The act of writing is ironically the opposite of what we are trying to do with it, connect at a distance. You often can only write well when secluded, removed from others, and have a cornucopia of stimulants, lack of distraction, and yearning desire for others to think of you how you think of you. Admittedly, I also usually write best when angry, melancholic, or self-destructive. All properties that I attribute to my disappointment with people. And although it serves as the fuel, writing and reading others brings me back from begrudging society.

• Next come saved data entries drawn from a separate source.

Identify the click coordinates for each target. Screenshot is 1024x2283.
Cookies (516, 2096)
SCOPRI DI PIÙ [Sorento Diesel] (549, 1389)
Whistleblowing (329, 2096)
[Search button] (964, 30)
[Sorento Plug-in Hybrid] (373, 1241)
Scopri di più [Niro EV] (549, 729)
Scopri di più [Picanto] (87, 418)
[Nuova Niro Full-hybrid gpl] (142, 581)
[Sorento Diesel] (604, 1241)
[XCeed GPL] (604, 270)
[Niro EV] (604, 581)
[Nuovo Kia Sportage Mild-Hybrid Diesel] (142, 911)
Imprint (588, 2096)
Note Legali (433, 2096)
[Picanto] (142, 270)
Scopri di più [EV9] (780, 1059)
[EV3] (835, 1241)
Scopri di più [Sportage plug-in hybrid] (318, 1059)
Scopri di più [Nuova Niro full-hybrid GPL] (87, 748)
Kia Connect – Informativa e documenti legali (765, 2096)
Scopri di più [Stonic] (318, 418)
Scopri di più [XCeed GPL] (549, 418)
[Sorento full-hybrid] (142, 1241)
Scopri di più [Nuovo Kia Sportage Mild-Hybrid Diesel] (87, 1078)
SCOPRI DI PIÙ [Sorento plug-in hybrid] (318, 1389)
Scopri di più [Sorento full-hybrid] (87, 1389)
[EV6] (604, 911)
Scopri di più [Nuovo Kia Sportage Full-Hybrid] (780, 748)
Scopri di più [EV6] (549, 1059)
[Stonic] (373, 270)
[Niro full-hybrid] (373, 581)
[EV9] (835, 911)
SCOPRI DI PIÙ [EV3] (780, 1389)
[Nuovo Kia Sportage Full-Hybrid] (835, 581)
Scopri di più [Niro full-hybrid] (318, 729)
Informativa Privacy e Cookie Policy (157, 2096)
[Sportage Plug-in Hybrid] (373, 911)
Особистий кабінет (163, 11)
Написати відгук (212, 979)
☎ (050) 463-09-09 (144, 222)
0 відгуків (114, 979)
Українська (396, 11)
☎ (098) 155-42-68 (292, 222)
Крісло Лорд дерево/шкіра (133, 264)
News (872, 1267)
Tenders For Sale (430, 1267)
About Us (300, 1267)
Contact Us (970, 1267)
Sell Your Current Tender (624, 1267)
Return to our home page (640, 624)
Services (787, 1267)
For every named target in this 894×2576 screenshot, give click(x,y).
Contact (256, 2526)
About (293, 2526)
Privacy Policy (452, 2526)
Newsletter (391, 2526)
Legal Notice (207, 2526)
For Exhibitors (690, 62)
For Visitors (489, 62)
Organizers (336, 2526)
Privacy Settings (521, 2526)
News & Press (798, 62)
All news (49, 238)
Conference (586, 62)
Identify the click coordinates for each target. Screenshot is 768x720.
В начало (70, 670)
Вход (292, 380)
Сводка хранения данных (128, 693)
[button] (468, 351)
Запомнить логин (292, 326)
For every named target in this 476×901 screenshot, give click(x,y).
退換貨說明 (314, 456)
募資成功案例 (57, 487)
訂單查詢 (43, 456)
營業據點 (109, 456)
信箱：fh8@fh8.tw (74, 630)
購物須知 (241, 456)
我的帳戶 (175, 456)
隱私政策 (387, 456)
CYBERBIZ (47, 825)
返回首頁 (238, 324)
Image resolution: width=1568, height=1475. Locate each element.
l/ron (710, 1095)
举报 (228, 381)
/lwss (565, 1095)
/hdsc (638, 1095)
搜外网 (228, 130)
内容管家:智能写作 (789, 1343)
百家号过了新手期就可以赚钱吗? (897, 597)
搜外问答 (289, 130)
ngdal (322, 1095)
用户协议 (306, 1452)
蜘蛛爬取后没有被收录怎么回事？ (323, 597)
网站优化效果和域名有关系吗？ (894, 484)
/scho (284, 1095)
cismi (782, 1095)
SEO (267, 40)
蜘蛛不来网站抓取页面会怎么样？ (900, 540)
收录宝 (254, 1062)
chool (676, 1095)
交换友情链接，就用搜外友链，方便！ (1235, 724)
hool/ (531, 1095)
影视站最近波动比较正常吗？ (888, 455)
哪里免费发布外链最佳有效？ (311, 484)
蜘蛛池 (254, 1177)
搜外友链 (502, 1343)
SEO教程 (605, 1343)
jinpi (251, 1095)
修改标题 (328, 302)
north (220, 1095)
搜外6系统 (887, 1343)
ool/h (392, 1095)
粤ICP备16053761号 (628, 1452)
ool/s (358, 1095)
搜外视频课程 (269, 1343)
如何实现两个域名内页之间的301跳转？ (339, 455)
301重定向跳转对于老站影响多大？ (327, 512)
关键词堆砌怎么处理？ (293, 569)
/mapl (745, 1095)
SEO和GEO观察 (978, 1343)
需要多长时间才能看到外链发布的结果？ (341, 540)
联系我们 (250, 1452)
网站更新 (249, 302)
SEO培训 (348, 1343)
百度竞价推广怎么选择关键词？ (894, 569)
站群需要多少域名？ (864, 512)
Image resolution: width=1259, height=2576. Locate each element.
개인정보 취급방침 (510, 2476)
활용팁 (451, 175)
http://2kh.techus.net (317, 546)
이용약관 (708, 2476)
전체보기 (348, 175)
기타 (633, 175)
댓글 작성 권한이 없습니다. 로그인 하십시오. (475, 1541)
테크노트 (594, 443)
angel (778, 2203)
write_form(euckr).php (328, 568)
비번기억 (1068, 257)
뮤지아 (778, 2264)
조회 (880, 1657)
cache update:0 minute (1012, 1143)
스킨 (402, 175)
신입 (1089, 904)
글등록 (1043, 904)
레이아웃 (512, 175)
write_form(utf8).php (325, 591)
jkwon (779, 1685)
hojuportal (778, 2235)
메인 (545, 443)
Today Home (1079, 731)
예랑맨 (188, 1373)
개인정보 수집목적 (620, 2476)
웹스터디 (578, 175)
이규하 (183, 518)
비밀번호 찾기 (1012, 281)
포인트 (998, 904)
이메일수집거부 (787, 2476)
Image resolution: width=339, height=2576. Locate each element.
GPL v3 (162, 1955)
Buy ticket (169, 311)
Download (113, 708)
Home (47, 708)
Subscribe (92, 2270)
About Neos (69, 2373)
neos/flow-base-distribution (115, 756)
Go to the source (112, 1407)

It surprises me that I have never considered myself a writer, no more than I refer to myself as a musician or an athlete, especially after I account for all the time I spend doing it. I would call it humility but it’s not, it’s my way of protecting against criticism, by separating it from my identity. But after being accused of using AI to generate my words, and in a similar timeframe also having an ex-business partner fraudulently copyright my words, I think I will start to own the fact that I am a writer. Because as words lose their effect on consumers, they become more useful for the creator. An internal focus as opposed to external validation. As this is what they were always intended for.

I don’t question whether writing is dead—to me, it never will be—because it is one of the few acts that remind me that I am alive. In a world of infinite, frictionless noise, a human voice is a handprint on a cave wall. It’s messy, imperfect proof that someone was here, they struggled, and they had something to say that a prompt could never capture.